# Exercise goal:
Pictures must be kept out of the copy. Every entry is to be duplicated exactly.

# Source material:
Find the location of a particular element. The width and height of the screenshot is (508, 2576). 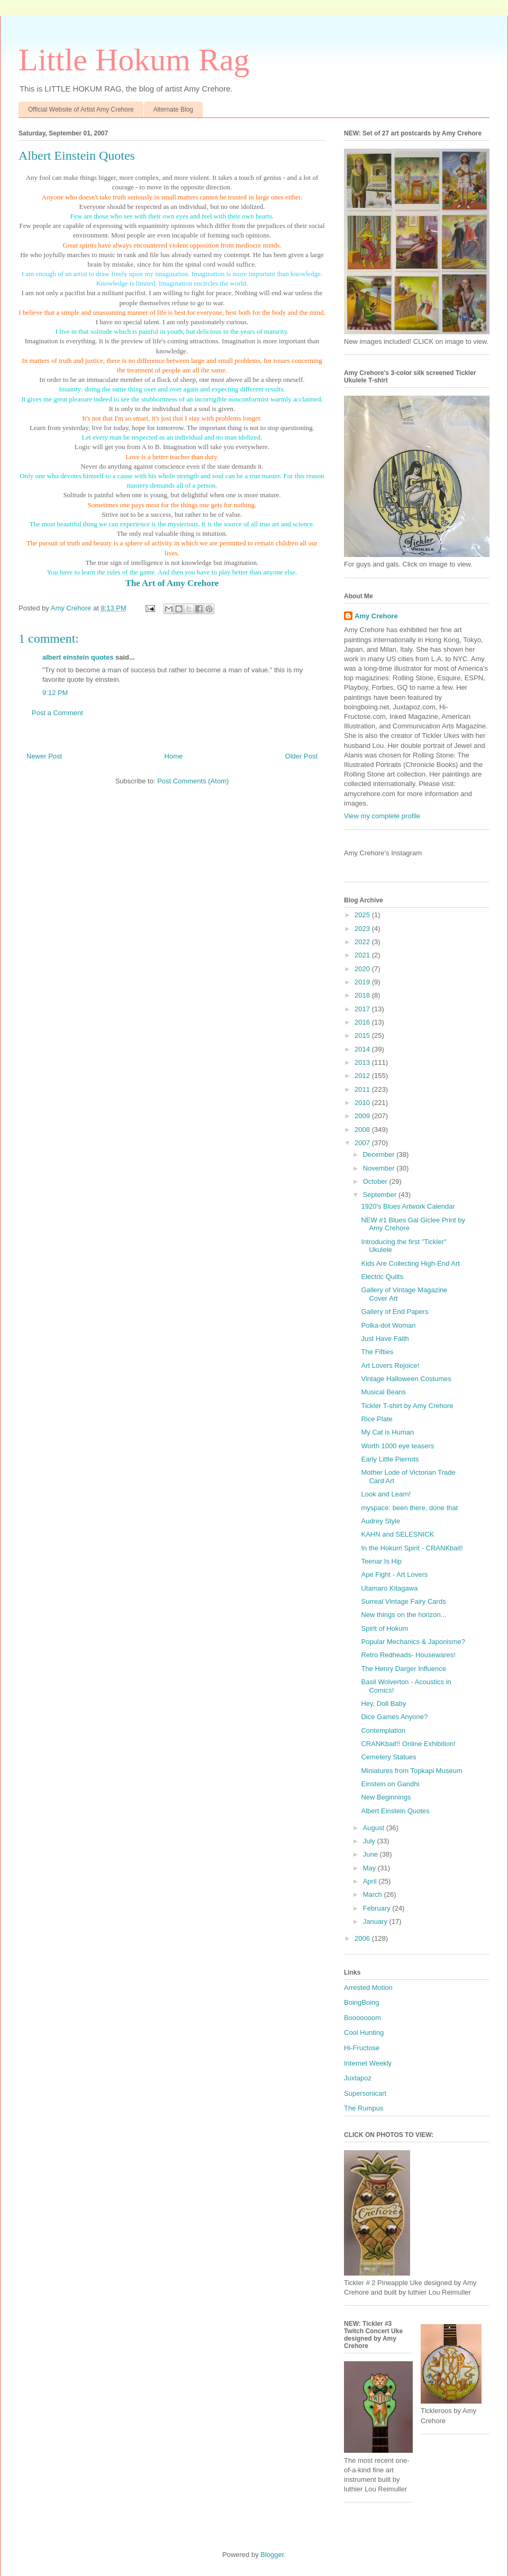

March is located at coordinates (373, 1894).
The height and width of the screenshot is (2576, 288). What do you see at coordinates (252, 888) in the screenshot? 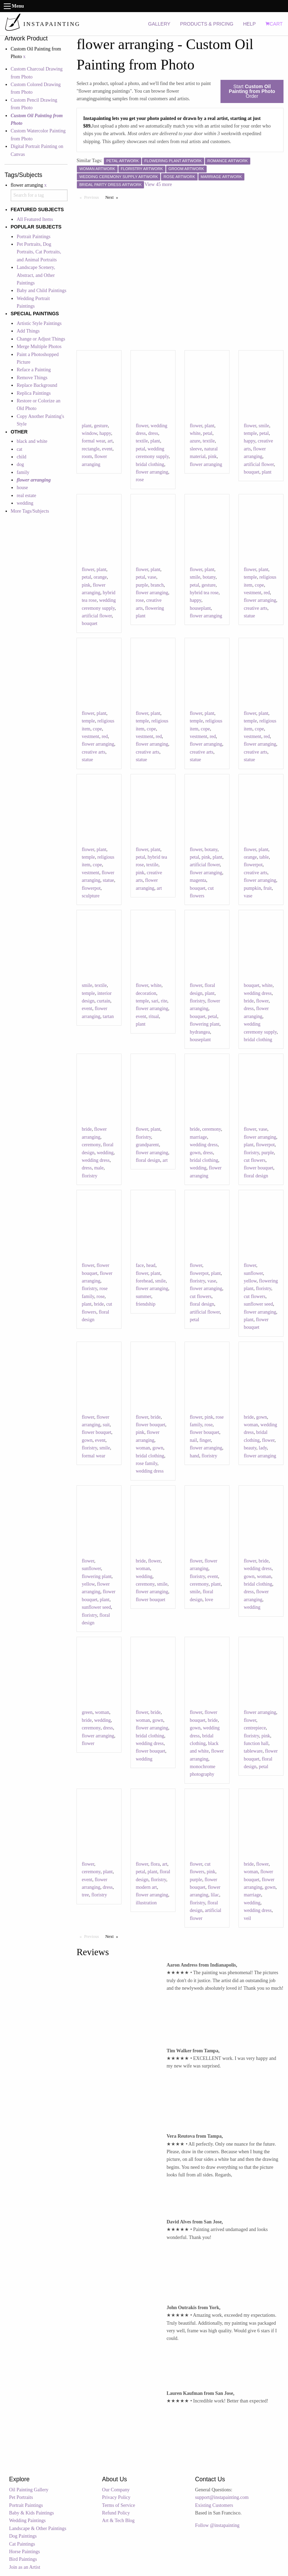
I see `pumpkin` at bounding box center [252, 888].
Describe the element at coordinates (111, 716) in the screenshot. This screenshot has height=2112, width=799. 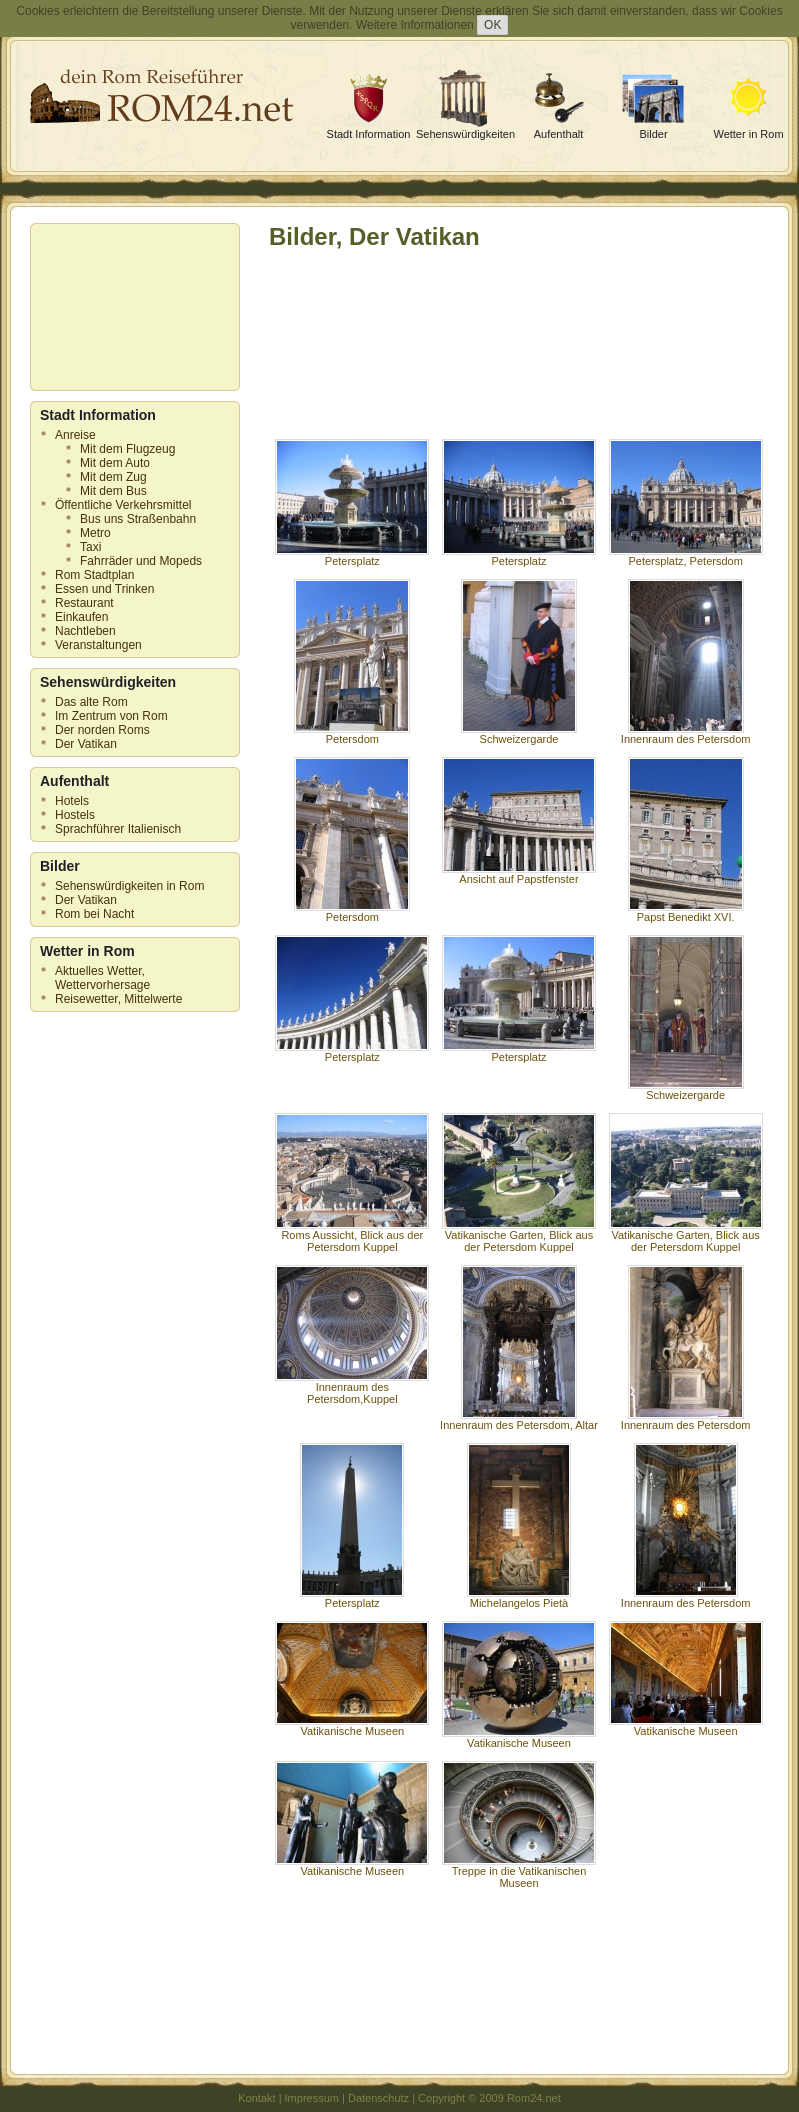
I see `Im Zentrum von Rom` at that location.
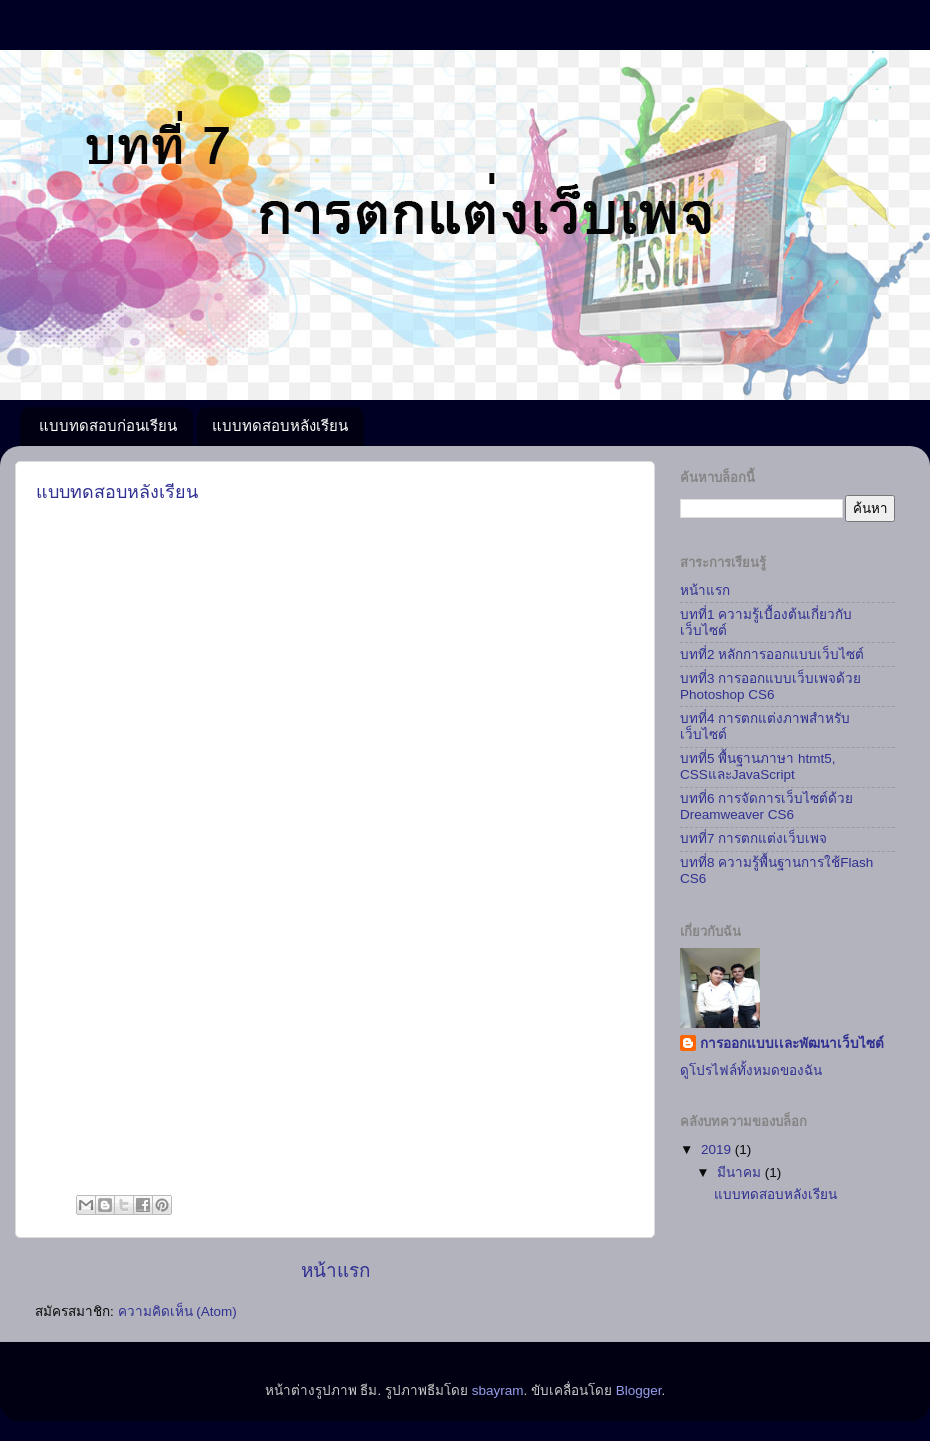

# Reply to the exercise:
Find the location of a particular element. The width and height of the screenshot is (508, 2576). 

March is located at coordinates (373, 1894).
The height and width of the screenshot is (2576, 288). What do you see at coordinates (252, 888) in the screenshot? 
I see `pumpkin` at bounding box center [252, 888].
Describe the element at coordinates (111, 716) in the screenshot. This screenshot has height=2112, width=799. 
I see `Im Zentrum von Rom` at that location.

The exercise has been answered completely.